九度OJ 题目1002

题目1002：Grading

时间限制：1 秒

内存限制：32 兆

特殊判题：否

提交：15686

解决：4053

题目描述：

    Grading hundreds of thousands of Graduate Entrance Exams is a hard work. It is even harder to design a process to make the results as fair as possible. One way is to assign each exam problem to 3 independent experts. If they do not agree to each other,
a judge is invited to make the final decision. Now you are asked to write a program to help this process.
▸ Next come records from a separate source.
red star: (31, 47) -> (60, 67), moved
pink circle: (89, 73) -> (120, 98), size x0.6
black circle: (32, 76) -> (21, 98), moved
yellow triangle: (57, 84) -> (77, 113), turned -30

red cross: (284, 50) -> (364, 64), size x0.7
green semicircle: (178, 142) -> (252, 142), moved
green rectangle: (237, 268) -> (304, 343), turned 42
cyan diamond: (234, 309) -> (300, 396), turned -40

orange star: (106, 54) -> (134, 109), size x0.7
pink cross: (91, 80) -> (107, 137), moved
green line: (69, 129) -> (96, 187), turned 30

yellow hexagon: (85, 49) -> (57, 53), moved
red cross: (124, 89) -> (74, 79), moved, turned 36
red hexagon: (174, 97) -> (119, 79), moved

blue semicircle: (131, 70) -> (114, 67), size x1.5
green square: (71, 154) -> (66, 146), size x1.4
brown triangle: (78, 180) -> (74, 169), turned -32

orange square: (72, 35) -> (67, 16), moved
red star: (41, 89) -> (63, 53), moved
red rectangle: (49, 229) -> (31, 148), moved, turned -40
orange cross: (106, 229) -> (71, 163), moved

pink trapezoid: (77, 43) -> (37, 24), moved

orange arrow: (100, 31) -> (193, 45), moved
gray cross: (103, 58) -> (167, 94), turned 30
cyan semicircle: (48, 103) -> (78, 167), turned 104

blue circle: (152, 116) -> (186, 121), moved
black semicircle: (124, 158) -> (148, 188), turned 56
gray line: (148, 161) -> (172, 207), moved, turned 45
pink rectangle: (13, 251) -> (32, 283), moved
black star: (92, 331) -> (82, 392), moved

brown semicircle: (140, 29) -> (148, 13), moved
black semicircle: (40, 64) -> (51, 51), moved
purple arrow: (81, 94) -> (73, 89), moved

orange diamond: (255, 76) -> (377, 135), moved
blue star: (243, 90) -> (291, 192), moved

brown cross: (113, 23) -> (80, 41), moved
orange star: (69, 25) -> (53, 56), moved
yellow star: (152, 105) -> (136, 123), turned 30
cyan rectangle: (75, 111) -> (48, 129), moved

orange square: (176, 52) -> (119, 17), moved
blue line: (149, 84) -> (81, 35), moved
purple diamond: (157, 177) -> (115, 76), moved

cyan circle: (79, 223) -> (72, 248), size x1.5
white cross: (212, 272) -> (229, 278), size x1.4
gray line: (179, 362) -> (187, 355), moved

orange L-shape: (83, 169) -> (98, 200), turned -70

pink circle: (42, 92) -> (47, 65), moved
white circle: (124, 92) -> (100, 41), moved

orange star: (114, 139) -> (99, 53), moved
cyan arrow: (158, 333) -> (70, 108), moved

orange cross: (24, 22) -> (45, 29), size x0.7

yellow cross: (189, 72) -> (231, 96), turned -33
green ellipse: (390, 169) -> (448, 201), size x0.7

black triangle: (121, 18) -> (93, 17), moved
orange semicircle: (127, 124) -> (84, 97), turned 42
    For each problem, there is a full-mark P and a tolerance T(<P) given. The grading rules are:

    • A problem will first be assigned to 2 experts, to obtain G1 and G2. If the difference is within the tolerance, that is, if |G1 - G2| ≤ T, this problem's grade will be the average of G1 and G2.

    • If the difference exceeds T, the 3rd expert will give G3.

    • If G3 is within the tolerance with either G1 or G2, but NOT both, then this problem's grade will be the average of G3 and the closest grade.

    • If G3 is within the tolerance with both G1 and G2, then this problem's grade will be the maximum of the three grades.

    • If G3 is within the tolerance with neither G1 nor G2, a judge will give the final grade GJ.

输入：

    Each input file may contain more than one test case.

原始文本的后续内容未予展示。